The final diagnosis of lung cancer relies on a biopsy of the lung nodule, which often uses needles to remove a small amount of tissue to study. In the MSK clinical trial, the E-nose agreed with the results of biopsy in 86% of the patients. He adds “our results suggest the E-nose would be an excellent addition to the current techniques for diagnosing lung cancer—and would pose no risk to the patient because it’s noninvasive.”

Learn more about lung cancer screening guidelines

Learn more about how we screen for lung cancer at MSK

The People Who Would Most Benefit from E-Nose

Dr. Rocco believes that adding a noninvasive, inexpensive screening option like E-nose may encourage more people who should get screened to do so. Research finds that only 1 in 5 people who are eligible for lung cancer screening actually get it.

Declines in smoking and advances in treating lung cancer have helped lower the incidence and death rate from lung cancer. But the grim truth about lung cancer, according to the American Cancer Society, is that it is the second most common cancer in both men and women in the U.S.

Even worse, lung cancer is by far the leading cause of cancer death in the U.S. — more than colon, breast, and prostate cancers combined.

Dr. Rocco believes one of the first use cases for the E-nose would be for people “who really don’t want to undergo a biopsy or can’t because of severe respiratory disease. That is one of the main aims of the E-nose.” 

He says the E-nose could also be useful for large-scale lung cancer screening, particularly in remote areas where imaging and biopsy options are limited.

Dr. Rocco is hopeful that philanthropic support will help further refine the E-nose technology, and that continuing clinical trials will lead to widespread adoption.

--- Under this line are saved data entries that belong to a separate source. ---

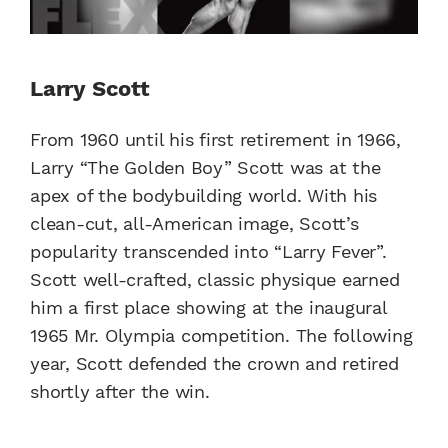
Larry Scott
From 1960 until his first retirement in 1966,
Larry “The Golden Boy” Scott was at the
apex of the bodybuilding world. With his
clean-cut, all-American image, Scott’s
popularity transcended into “Larry Fever”.
Scott well-crafted, classic physique earned
him a first place showing at the inaugural
1965 Mr. Olympia competition. The following
year, Scott defended the crown and retired
shortly after the win.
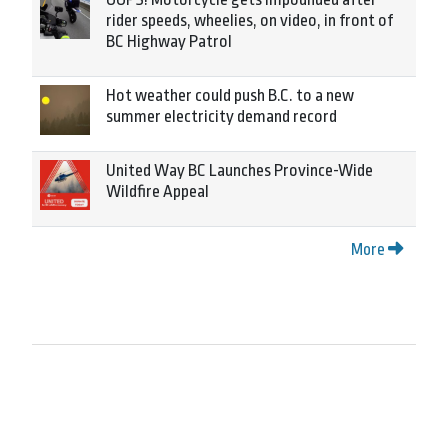
rider speeds, wheelies, on video, in front of
BC Highway Patrol
Hot weather could push B.C. to a new
summer electricity demand record
United Way BC Launches Province-Wide
Wildfire Appeal
More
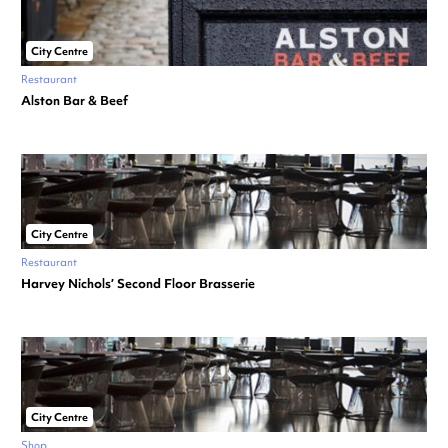
City Centre
Restaurant
Alston Bar & Beef
City Centre
Restaurant
Harvey Nichols’ Second Floor Brasserie
City Centre
Shop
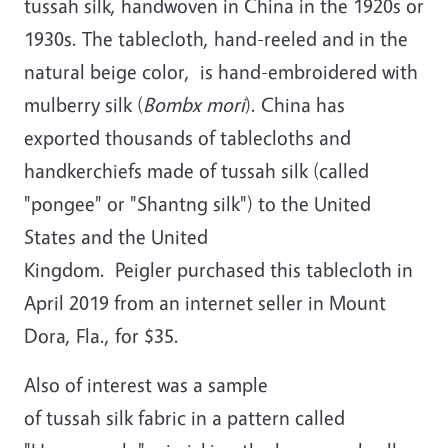
tussah silk, handwoven in China in the 1920s or
1930s. The tablecloth, hand-reeled and in the
natural beige color, is hand-embroidered with
mulberry silk (
Bombx mori
). China has
exported thousands of tablecloths and
handkerchiefs made of tussah silk (called
"pongee" or "Shantng silk") to the United
States and the United
Kingdom. Peigler purchased this tablecloth in
April 2019 from an internet seller in Mount
Dora, Fla., for $35.
Also of interest was a sample
of tussah silk fabric in a pattern called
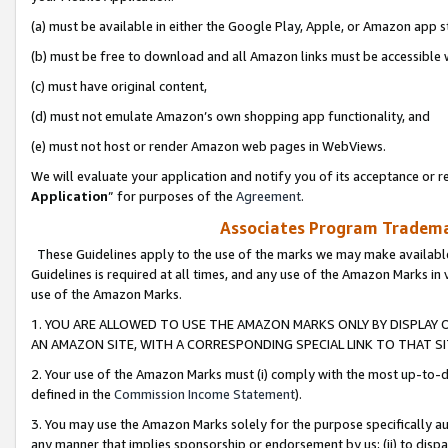
(a) must be available in either the Google Play, Apple, or Amazon app s
(b) must be free to download and all Amazon links must be accessible 
(c) must have original content,
(d) must not emulate Amazon’s own shopping app functionality, and
(e) must not host or render Amazon web pages in WebViews.
We will evaluate your application and notify you of its acceptance or re
Application
” for purposes of the
Agreement
.
Associates Program Trademar
These Guidelines apply to the use of the marks we may make available
Guidelines is required at all times, and any use of the Amazon Marks in 
use of the Amazon Marks.
1. YOU ARE ALLOWED TO USE THE AMAZON MARKS ONLY BY DISPLAY 
AN AMAZON SITE, WITH A CORRESPONDING SPECIAL LINK TO THAT SI
2. Your use of the Amazon Marks must (i) comply with the most up-to-da
defined in the
Commission Income Statement
).
3. You may use the Amazon Marks solely for the purpose specifically a
any manner that implies sponsorship or endorsement by us; (ii) to disparag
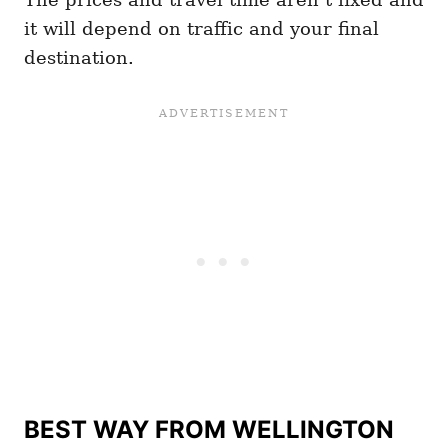
it will depend on traffic and your final
destination.
BEST WAY FROM WELLINGTON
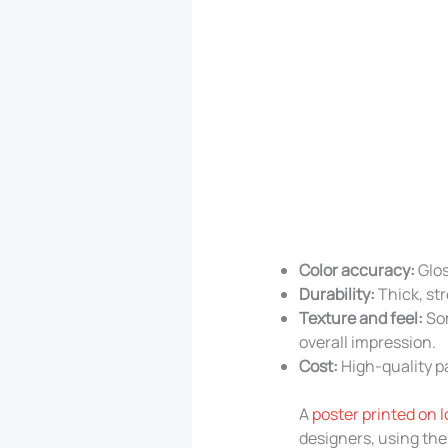
Color accuracy:
Glos
Durability:
Thick, str
Texture and feel:
Som
overall impression.
Cost:
High-quality pa
A
poster printed on 
designers, using the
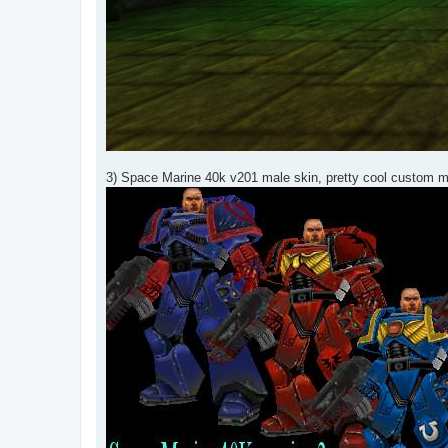
3) Space Marine 40k v201 male skin, pretty cool custom m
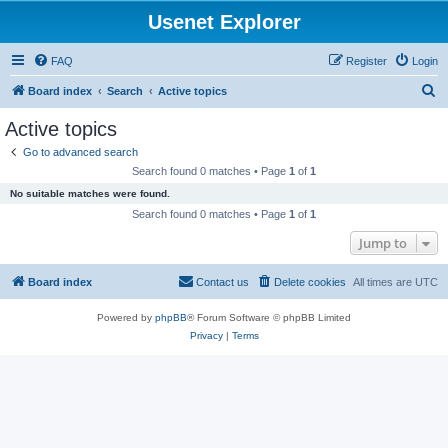
Usenet Explorer
FAQ
Register
Login
S
Board index
Search
Active topics
e
Active topics
a
Go to advanced search
r
Search found 0 matches • Page
1
of
1
c
No suitable matches were found.
h
Search found 0 matches • Page
1
of
1
Jump to
Board index
Contact us
Delete cookies
All times are
UTC
Powered by
phpBB
® Forum Software © phpBB Limited
Privacy
|
Terms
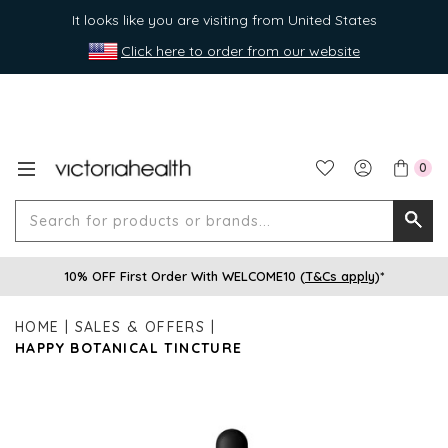
It looks like you are visiting from United States
Click here to order from our website
0
Search
Searc
for
10% OFF First Order With WELCOME10 (
T&Cs apply
)*
produ
or
HOME
SALES & OFFERS
brands
HAPPY BOTANICAL TINCTURE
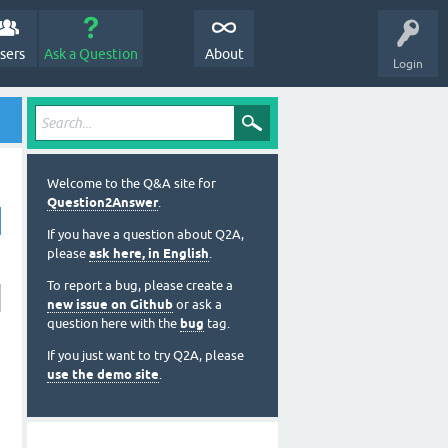
sers
Ask a Question
About
Login
Welcome to the Q&A site for
Question2Answer
.
If you have a question about Q2A,
please
ask here, in English
.
To report a bug, please create a
new issue on Github
or ask a
question here with the
bug
tag.
If you just want to try Q2A, please
use the demo site
.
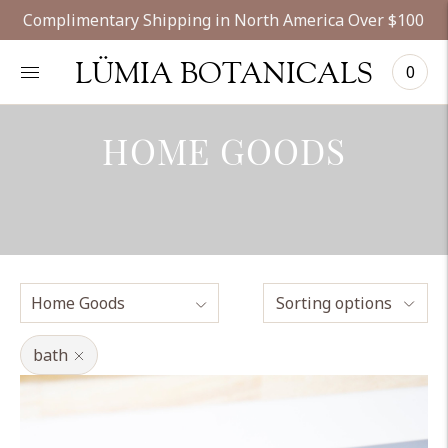
Complimentary Shipping in North America Over $100
LÜMIA BOTANICALS
0
HOME GOODS
Sorting options
bath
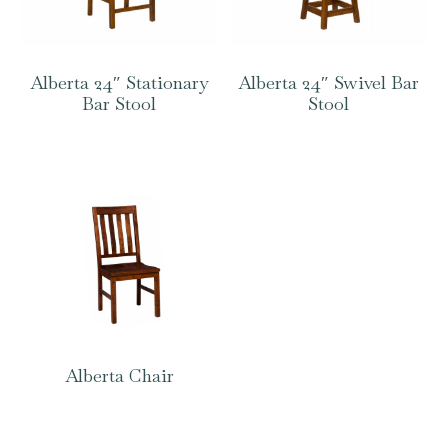
Alberta 24″ Stationary
Alberta 24″ Swivel Bar
Bar Stool
Stool
Alberta Chair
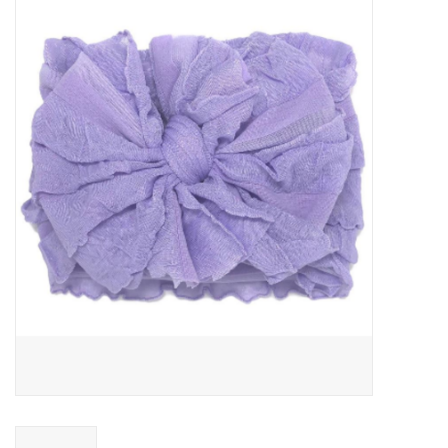
Baby Essentials
Gameday Gear
Accessories
SHOES
SWIM
Birthday
Christening
Sibling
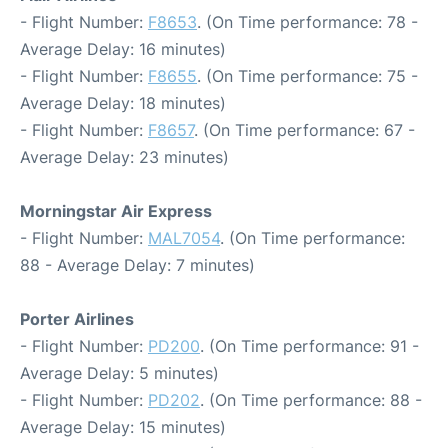
- Flight Number:
F8653
. (On Time performance: 78 -
Average Delay: 16 minutes)
- Flight Number:
F8655
. (On Time performance: 75 -
Average Delay: 18 minutes)
- Flight Number:
F8657
. (On Time performance: 67 -
Average Delay: 23 minutes)
Morningstar Air Express
- Flight Number:
MAL7054
. (On Time performance:
88 - Average Delay: 7 minutes)
Porter Airlines
- Flight Number:
PD200
. (On Time performance: 91 -
Average Delay: 5 minutes)
- Flight Number:
PD202
. (On Time performance: 88 -
Average Delay: 15 minutes)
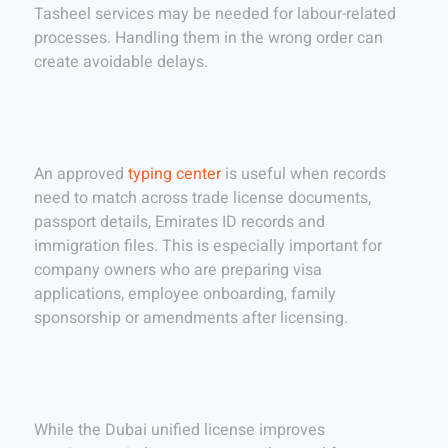
Tasheel services may be needed for labour-related
processes. Handling them in the wrong order can
create avoidable delays.
An approved
typing center
is useful when records
need to match across trade license documents,
passport details, Emirates ID records and
immigration files. This is especially important for
company owners who are preparing visa
applications, employee onboarding, family
sponsorship or amendments after licensing.
While the Dubai unified license improves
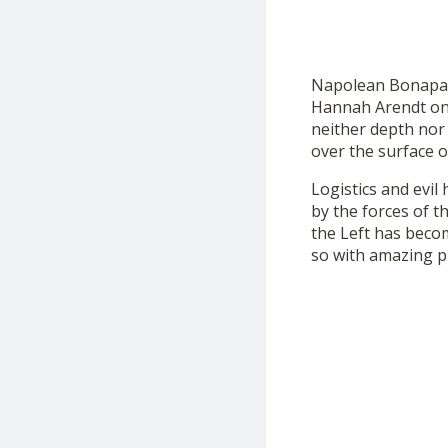
Napolean Bonaparte
Hannah Arendt once
neither depth nor 
over the surface o
Logistics and evi
by the forces of t
the Left has becom
so with amazing pr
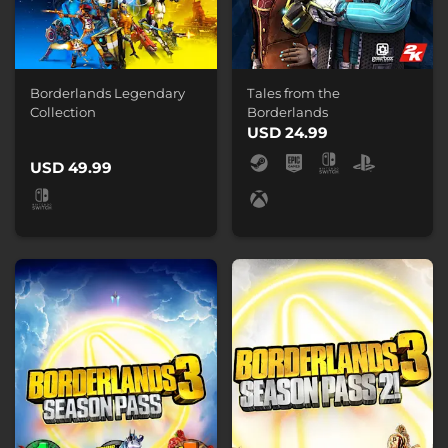
Borderlands Legendary
Tales from the
Collection
Borderlands
USD 24.99
USD 49.99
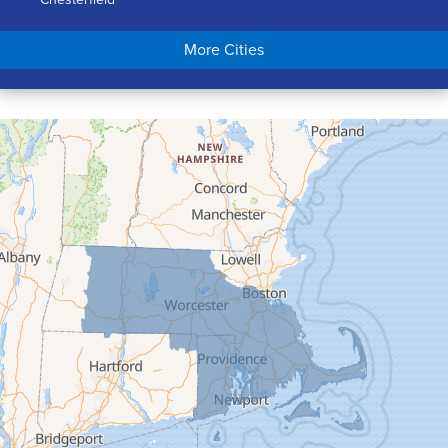
Chicopee
More Cities
Colrain
Conway
Cummington
Deerfield
Easthampton
Feeding Hills
Florence
Gill
Goshen
Granby
Granville
Greenfield
Hadley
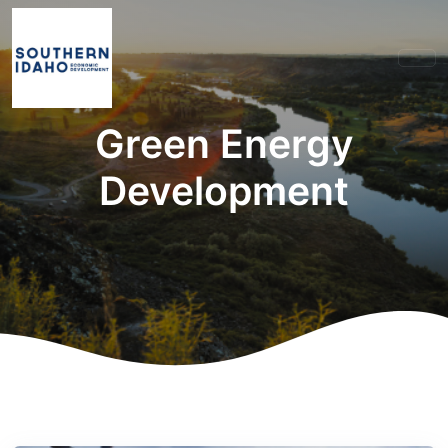
Green Energy
Development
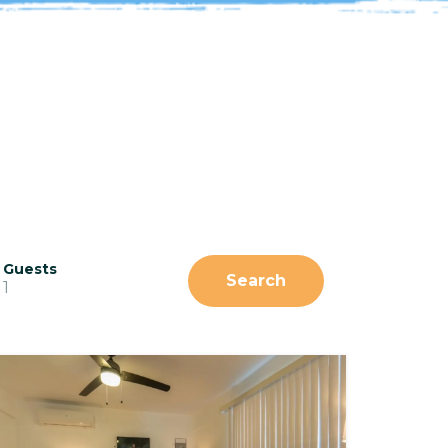
Guests
Search
1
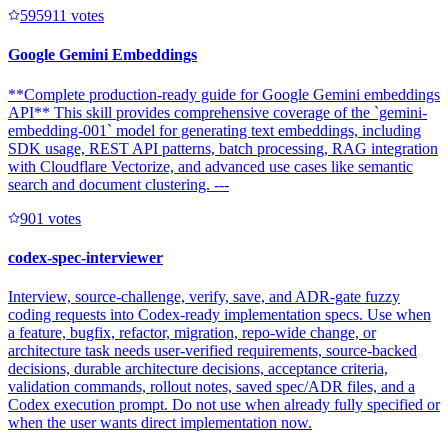
59591
1
votes
Google Gemini Embeddings
**Complete production-ready guide for Google Gemini embeddings
API** This skill provides comprehensive coverage of the `gemini-
embedding-001` model for generating text embeddings, including
SDK usage, REST API patterns, batch processing, RAG integration
with Cloudflare Vectorize, and advanced use cases like semantic
search and document clustering. ---
90
1
votes
codex-spec-interviewer
Interview, source-challenge, verify, save, and ADR-gate fuzzy
coding requests into Codex-ready implementation specs. Use when
a feature, bugfix, refactor, migration, repo-wide change, or
architecture task needs user-verified requirements, source-backed
decisions, durable architecture decisions, acceptance criteria,
validation commands, rollout notes, saved spec/ADR files, and a
Codex execution prompt. Do not use when already fully specified or
when the user wants direct implementation now.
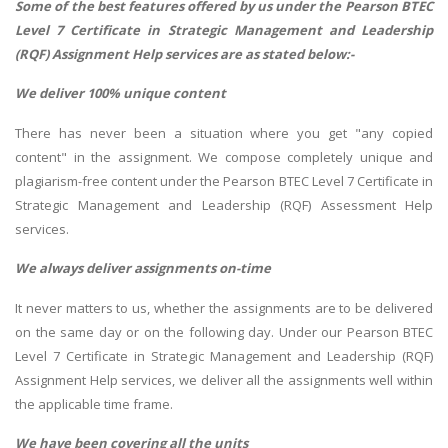
Some of the best features offered by us under the Pearson BTEC
Level 7 Certificate in Strategic Management and Leadership
(RQF) Assignment Help services are as stated below:-
We deliver 100% unique content
There has never been a situation where you get "any copied
content" in the assignment. We compose completely unique and
plagiarism-free content under the Pearson BTEC Level 7 Certificate in
Strategic Management and Leadership (RQF) Assessment Help
services.
We always deliver assignments on-time
It never matters to us, whether the assignments are to be delivered
on the same day or on the following day. Under our Pearson BTEC
Level 7 Certificate in Strategic Management and Leadership (RQF)
Assignment Help services, we deliver all the assignments well within
the applicable time frame.
We have been covering all the units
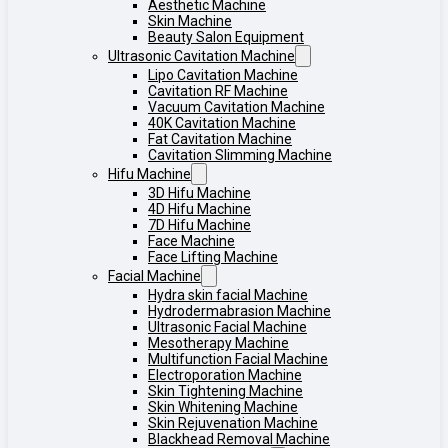
Aesthetic Machine
Skin Machine
Beauty Salon Equipment
Ultrasonic Cavitation Machine
Lipo Cavitation Machine
Cavitation RF Machine
Vacuum Cavitation Machine
40K Cavitation Machine
Fat Cavitation Machine
Cavitation Slimming Machine
Hifu Machine
3D Hifu Machine
4D Hifu Machine
7D Hifu Machine
Face Machine
Face Lifting Machine
Facial Machine
Hydra skin facial Machine
Hydrodermabrasion Machine
Ultrasonic Facial Machine
Mesotherapy Machine
Multifunction Facial Machine
Electroporation Machine
Skin Tightening Machine
Skin Whitening Machine
Skin Rejuvenation Machine
Blackhead Removal Machine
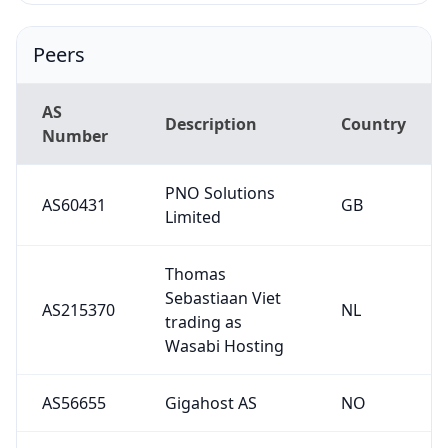
Peers
AS
Description
Country
Number
PNO Solutions
AS60431
GB
Limited
Thomas
Sebastiaan Viet
AS215370
NL
trading as
Wasabi Hosting
AS56655
Gigahost AS
NO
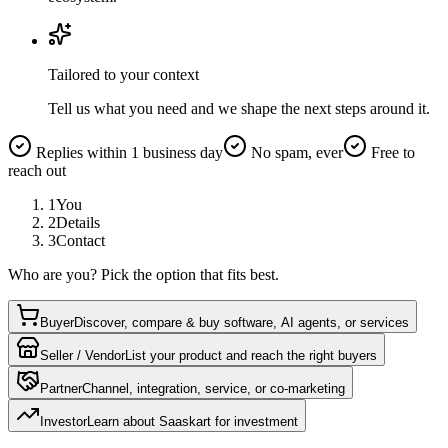
Tailored to your context
Tell us what you need and we shape the next steps around it.
Replies within 1 business day
No spam, ever
Free to
reach out
1
You
2
Details
3
Contact
Who are you? Pick the option that fits best.
Buyer
Discover, compare & buy software, AI agents, or services
Seller / Vendor
List your product and reach the right buyers
Partner
Channel, integration, service, or co-marketing
Investor
Learn about Saaskart for investment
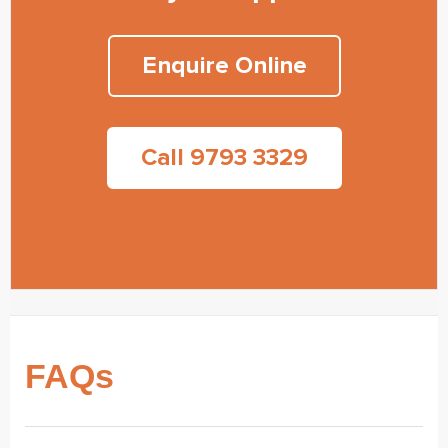
Enquire Online
Call 9793 3329
FAQs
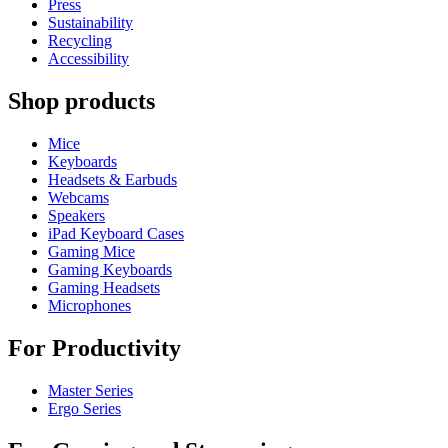
Press
Sustainability
Recycling
Accessibility
Shop products
Mice
Keyboards
Headsets & Earbuds
Webcams
Speakers
iPad Keyboard Cases
Gaming Mice
Gaming Keyboards
Gaming Headsets
Microphones
For Productivity
Master Series
Ergo Series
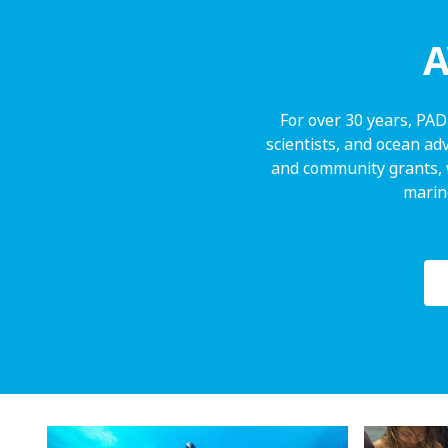
A
For over 30 years, PAD
scientists, and ocean ad
and community grants, 
marine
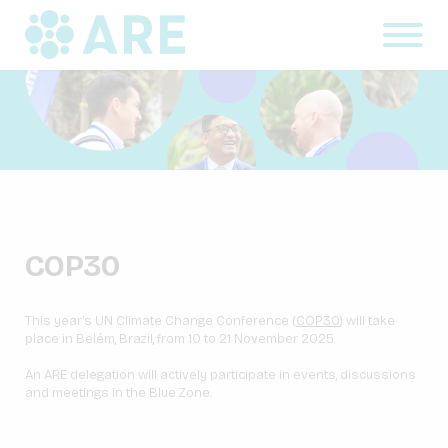
COP30
This year’s UN Climate Change Conference (
COP30
) will take
place in Belém, Brazil, from 10 to 21 November 2025.
An ARE delegation will actively participate in events, discussions
and meetings in the Blue Zone.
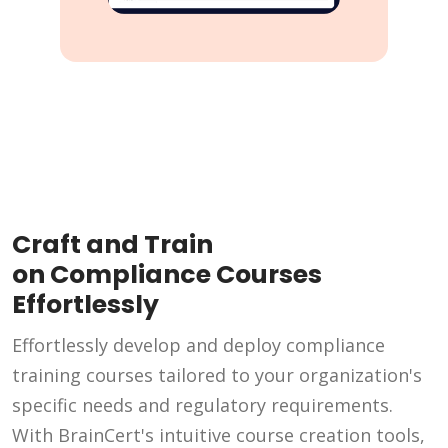
Craft and Train
on Compliance Courses
Effortlessly
Effortlessly develop and deploy compliance
training courses tailored to your organization's
specific needs and regulatory requirements.
With BrainCert's intuitive course creation tools,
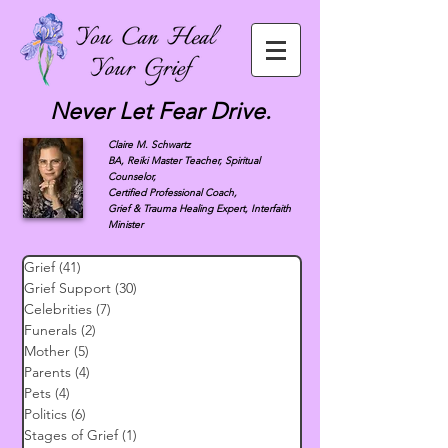
Never Let Fear Drive.
Claire M. Schwartz
BA, Reiki Master Teacher, Spiritual
Counselor,
Certified Professional Coach,
Grief & Trauma Healing Expert, Interfaith
Minister
Grief
(41)
41 posts
Grief Support
(30)
30 posts
Celebrities
(7)
7 posts
Funerals
(2)
2 posts
Mother
(5)
5 posts
Parents
(4)
4 posts
Pets
(4)
4 posts
Politics
(6)
6 posts
Stages of Grief
(1)
1 post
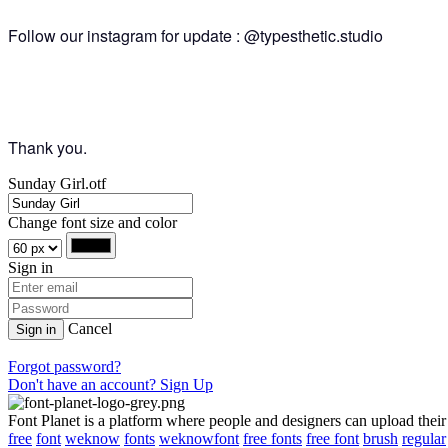
Follow our instagram for update : @typesthetic.studio
Thank you.
Sunday Girl.otf
Change font size and color
Sign in
Cancel
Sign in
Forgot password?
Don't have an account? Sign Up
Font Planet is a platform where people and designers can upload their
free
font
weknow
fonts
weknowfont
free fonts
free font
brush
regular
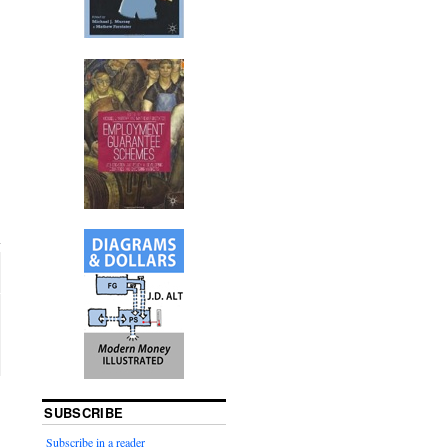
SUBSCRIBE
Subscribe in a reader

“E-nose could be a valuable addition to diagnosing and treating lung cancer,” he says, “and MSK’s expertise and leadership in the field means it’s the right place to make this a reality.”


The Journal of Thoracic Oncology paper was supported in part by a National Institutes of Health/National Cancer Institute Cancer Center Support Grant P30 CA008748 and MSK’s Fiona and Stanley Druckenmiller Research Center for Lung Cancer ResearchDr. Rocco reported a financial interest with Scanlan International, Merck, and Medtronic. Refer to the paper for disclosures from other authors.